The 400mm f2.8 was probably a mistake. A 600mm f4 cost about the same, but I figured that the 400mm and teleconverter combo would give me more flexibility, be a little lighter, and focus a little closer. But the 400mm is a mnaul focus lens, and sometimes gets a downright ugly bokeh.
So here it is, spring 2007, birds are out and it’s time to see how the K10D and teleconverter combination works with the new digital body. My standard birding setup is the A* 400 f2.8, combined with the AF adapter 1.7x. This is an unusual teleconverter – 1.7x magnification of the image, plus the elements in the converter couple with the camera’s autofocus system, allowing for some very limited autofocus capability – just enough to snap a pre-focused image into sharpness. (In all fairness to it – the 1.7x AF adpater works quite well on fast normal to short telephoto lenses.)
So yesterday I set up the birding rig and tried for a few test shots of the robins and sparrows in the backyard. Since small little jpegs, like the one above, don’t tell a thing about image quality. So here is an actual pixels crop of the Robin’s head:
And here is an actual pixel crop of the bird’s shoulder:
This shot was taken at an effective aperture of f8 (lens set to f 4.6, with the teleconverter multiplying the aperture to f 8). This shot was taken as a RAW DNG file, opened with Adobe Camera Raw. Aside from tweaking the color temperature a bit, the detail (sharpness) was dialed up to 60. ISO for both shots was 400. The image was opened without any up-sampling.

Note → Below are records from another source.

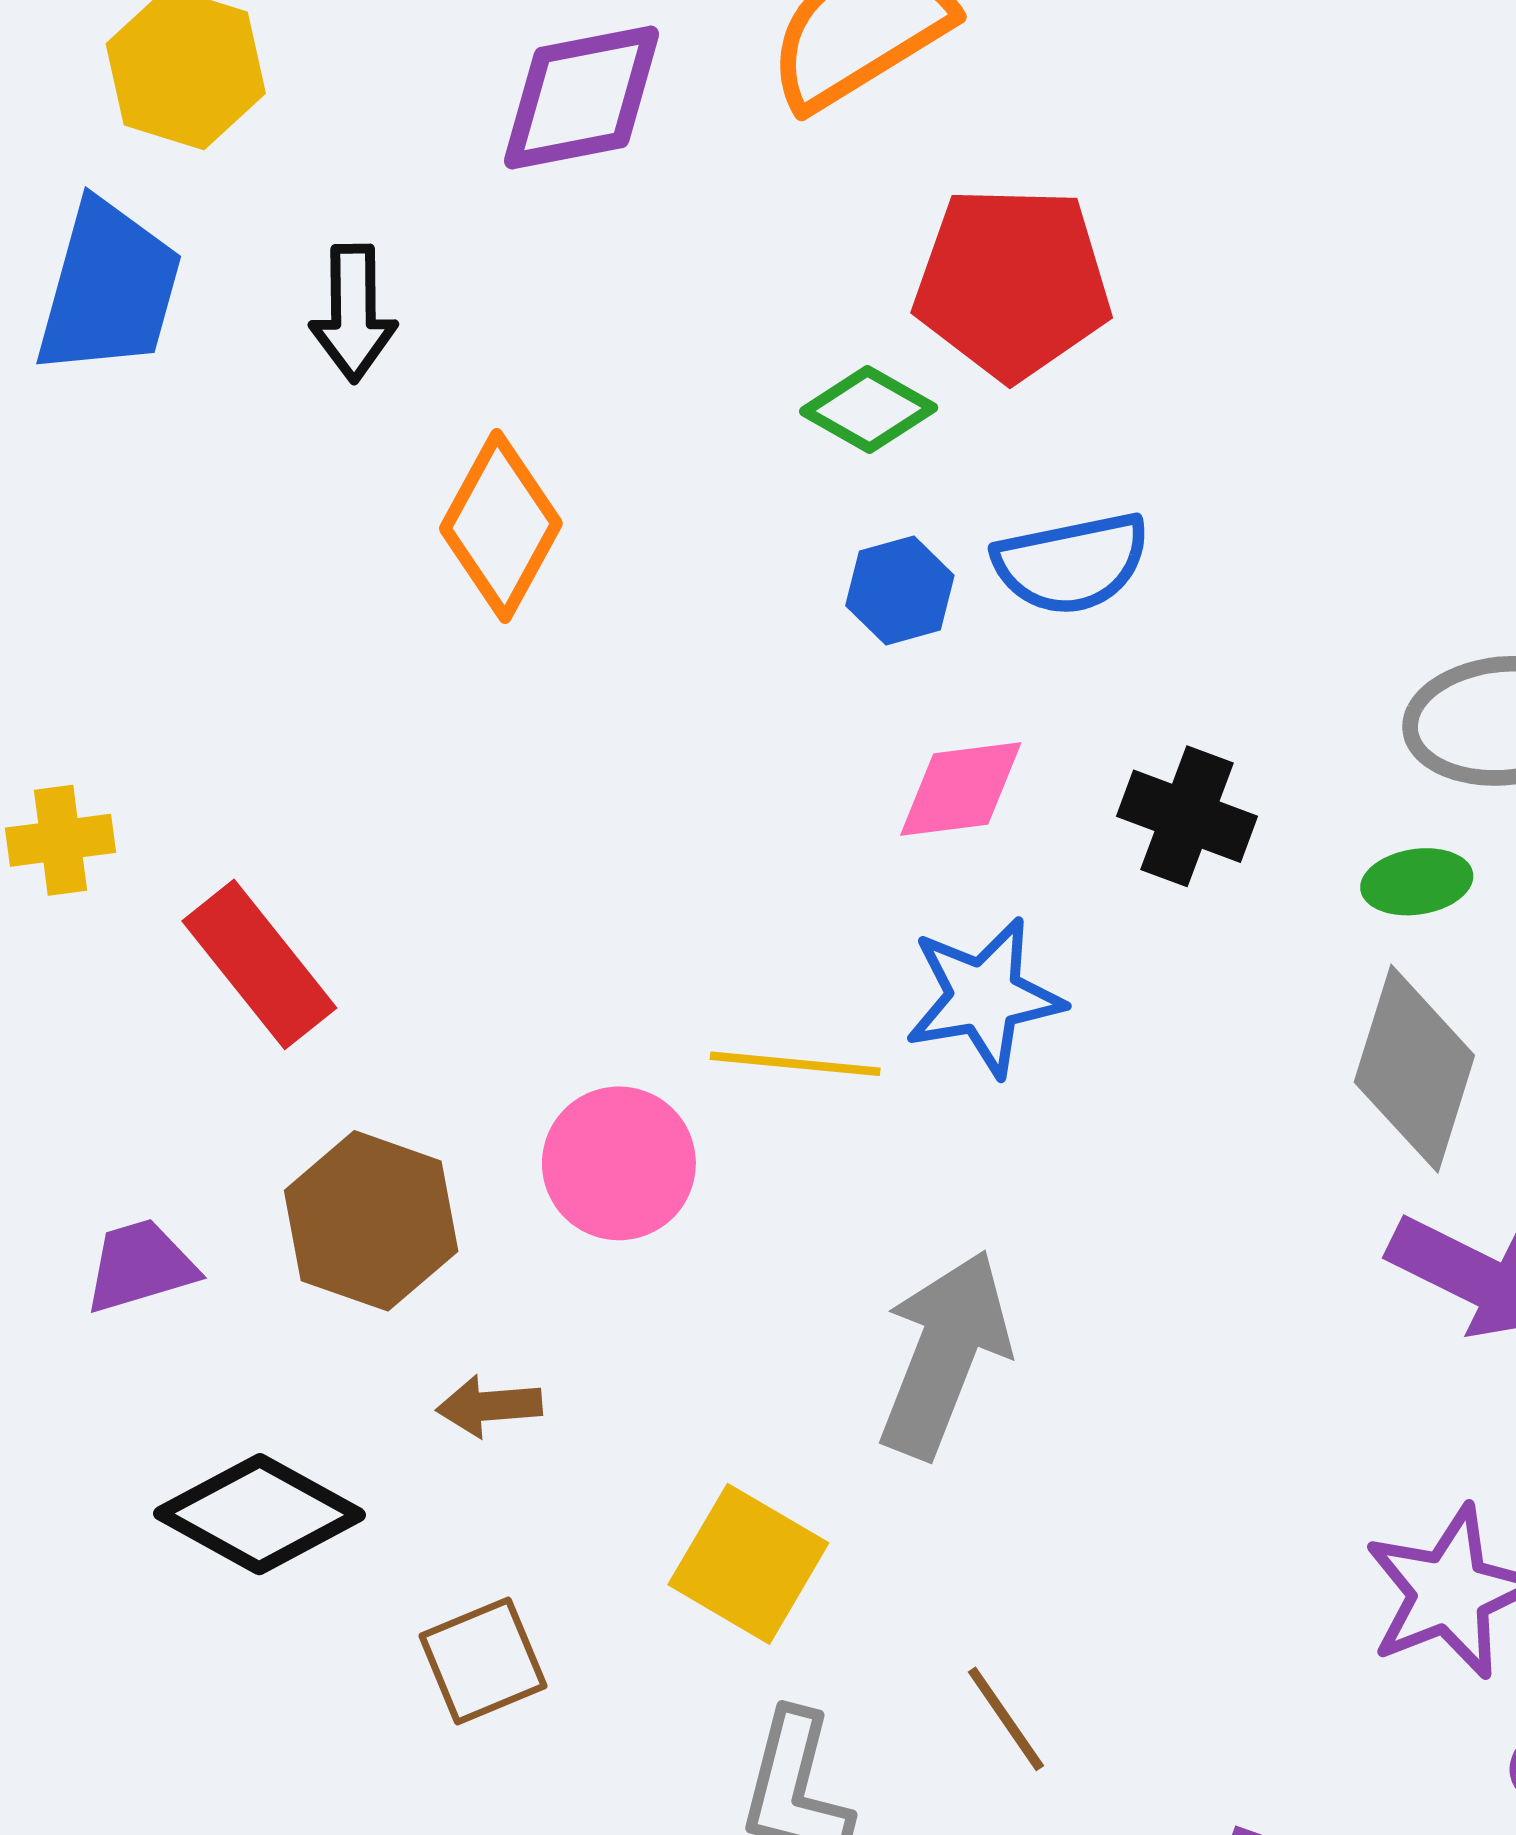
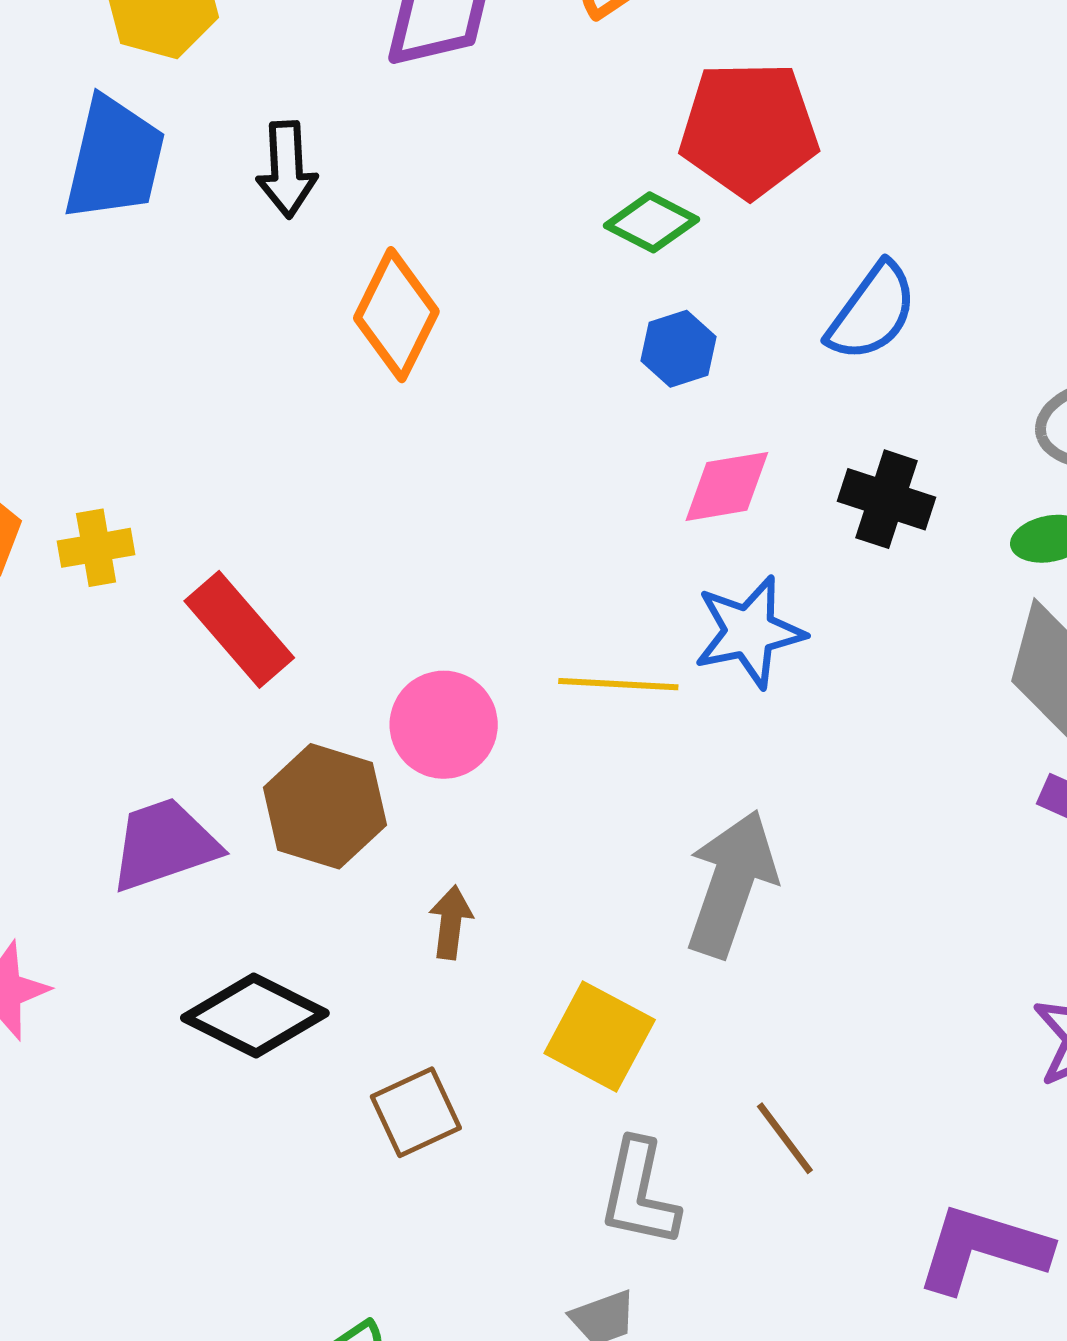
blue semicircle: (1071, 563) -> (872, 312), moved, turned -40
pink circle: (619, 1163) -> (444, 725), moved
purple trapezoid: (140, 1266) -> (164, 845), size x1.4
brown arrow: (489, 1406) -> (451, 922), moved, turned 104

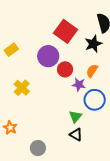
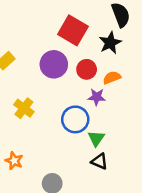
red circle: (65, 69) -> (87, 69), moved
orange semicircle: (92, 71) -> (112, 78), turned 40
blue circle: (95, 100) -> (75, 119), moved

Overall, the A* 400 f2.8, AF 1.7x converter, and K10D produces excellent sharpness and detail. AN AF360 FGZ, set to –5 flash compensation, was used for fill. The camera was, of course, mounted on a tripod. The heavy duty ball head was left to rotate and swivel freely, allowing the camera to be quickly positioned. This was my standard setup for birds with film in the past, and works well with the digital setup.
One disappointment with the K10D was that the slow flash synch setting does not work with older, manual focus lenses. I don’t know why that design feature is there – but it’s documented in the manual. Since fill flash is essential for many birding situations, a slow synch setting on the camera is a real boon. My older Pentax film SLR’s didn’t provide for this – so I would shoot birds in manual mode, manually selecting the shutter speed. I found that I had to resort to that again shooting with the A* 400 setup on the K10D.
(I’ll be testing the slow synch setting on some autofocus lenses, where it should work.)
I was also hoping to test the K10D anti-shake function while birding – but here human error crept in. With a manual focus lens you have to input the focal length when using the anti-shake feature. I don’t know what I was thinking, but for some reason I kept inputting 550mm, instead of the 700mm I should of put in. (The 1.7x teleconverter and 400mm lens are and effective 680 mm.) So – I can confirm that anti-shake really does need accurate focal length input. Whether or not it would work well with a lens loosely mounted on a tripod has yet to be seen.
I plan to continue birding tests, and hope to report more in the future.